Auch ein großer Teil der menschlichen Problemlösungsfähigkeiten ist eine Blackbox des Unbewussten. Ob es Routinen im Alltag sind, Heuristiken im Beruf oder das, was wir allgemein ein wenig hilflos als Intuition bezeichnen – die Basis unseres Handelns liegt oft im Dunklen. Nur mit einiger Anstrengung gelingt es unserem Bewusstsein, durch logische Rückschlüsse aus unserem Verhalten kausale Zusammenhänge abzuleiten. Die Blackbox wird zur Greybox.

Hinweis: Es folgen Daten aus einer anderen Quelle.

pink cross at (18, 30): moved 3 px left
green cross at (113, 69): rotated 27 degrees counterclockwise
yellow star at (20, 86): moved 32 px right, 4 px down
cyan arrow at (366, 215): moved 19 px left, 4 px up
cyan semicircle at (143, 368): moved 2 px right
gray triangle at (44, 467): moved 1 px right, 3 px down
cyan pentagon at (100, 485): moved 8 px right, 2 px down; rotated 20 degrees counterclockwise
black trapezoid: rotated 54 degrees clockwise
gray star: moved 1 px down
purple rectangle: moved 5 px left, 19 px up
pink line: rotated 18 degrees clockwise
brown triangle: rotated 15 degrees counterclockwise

Je mehr unsere Interaktion mit Maschinen der Zusammenarbeit mit Menschen ähnelt, desto ausgeprägter ist das Blackbox-Problem von KI-Systemen. Denn Zusammenarbeit – auch mit intelligenten Maschinen – sollte auf gegenseitigem Verständnis basieren. Dafür muss die Maschine aufzeigen können, wie sie Probleme löst. Damit wir dadurch nicht überfordert werden, sollte die Problemlösung in unterschiedlicher Granularität dargestellt werden. In der Informatik werden dafür Probleme in hierarchischen Ebenen aufgeteilt. Das erleichtert auch die Nachvollziehbarkeit.

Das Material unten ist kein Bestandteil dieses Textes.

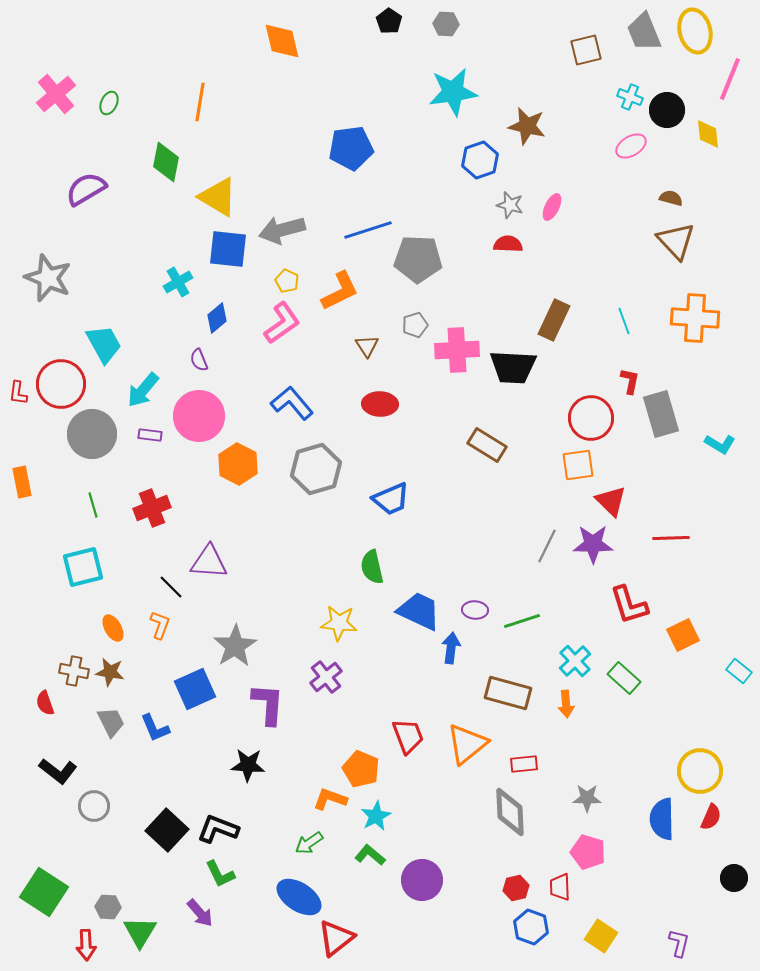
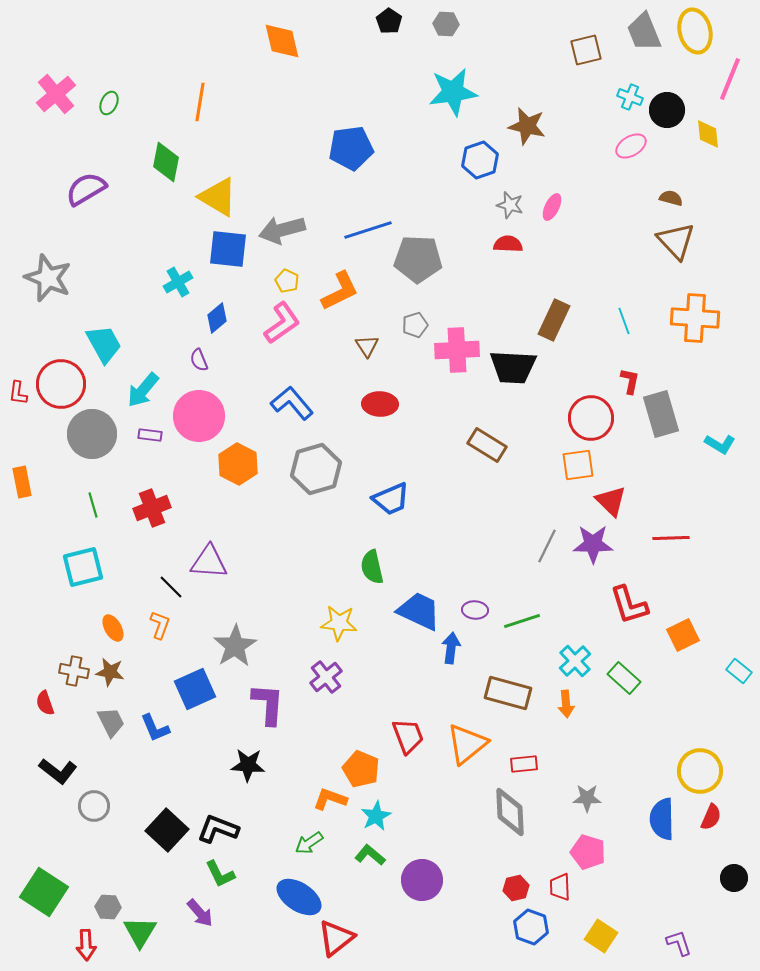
purple L-shape at (679, 943): rotated 32 degrees counterclockwise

Für die Gegenseitigkeit einer Mensch-KI-Interaktion muss nicht nur der Mensch das Verhalten des KI-Systems nachvollziehen können, sondern auch die Maschine dasjenige des Menschen. Beim Menschen ist es die Empathie, die ihn befähigt, sich in andere Menschen hineinzuversetzen. Psychologen sprechen davon, dass Menschen dafür die psychologischen Prozesse des Gegenübers simulieren. Das gelingt umso besser, wenn dafür die eigenen Problemlösungsprozesse nachvollziehbar verwendet werden können. Das ist ein guter Grund, sich in der KI-Forschung wieder mit der algorithmischen Nachbildung menschlicher Intelligenz zu beschäftigen und damit ihrem Namen alle Ehre zu machen. Empathische KI-Systeme können Emotionen abbilden, denn auch in der Interaktion basiert rationales Verhalten auf der Funktion von Emotion: Durch das Zeigen und Erkennen von Emotionen ist eine Interaktion möglich, die sich an den Zustand des Menschen und des KI-Systems anpassen kann. Eine gute Basis für gegenseitiges Verständnis!

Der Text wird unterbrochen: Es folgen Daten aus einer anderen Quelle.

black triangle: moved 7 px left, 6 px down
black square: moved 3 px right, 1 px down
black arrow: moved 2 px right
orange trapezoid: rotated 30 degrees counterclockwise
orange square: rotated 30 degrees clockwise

Wenn bei menschlicher Interaktion das Verhalten von einem der Beteiligten im Dunkeln gelassen wird – etwa seine Intention –, kann das als Zeichen einer unwilligen Zusammenarbeit verstanden werden. Wer so agiert, ist nicht an Kooperation interessiert, sondern strebt oft ein asymmetrisches Interaktions- und Machtverhältnis an. Konsequenter Weise sollten wir solche einseitigen Interaktionsverhältnisse auch im Umgang mit KI-Systemen, die ihre Nachvollziehbarkeit im Dunklen belassen, ablehnen!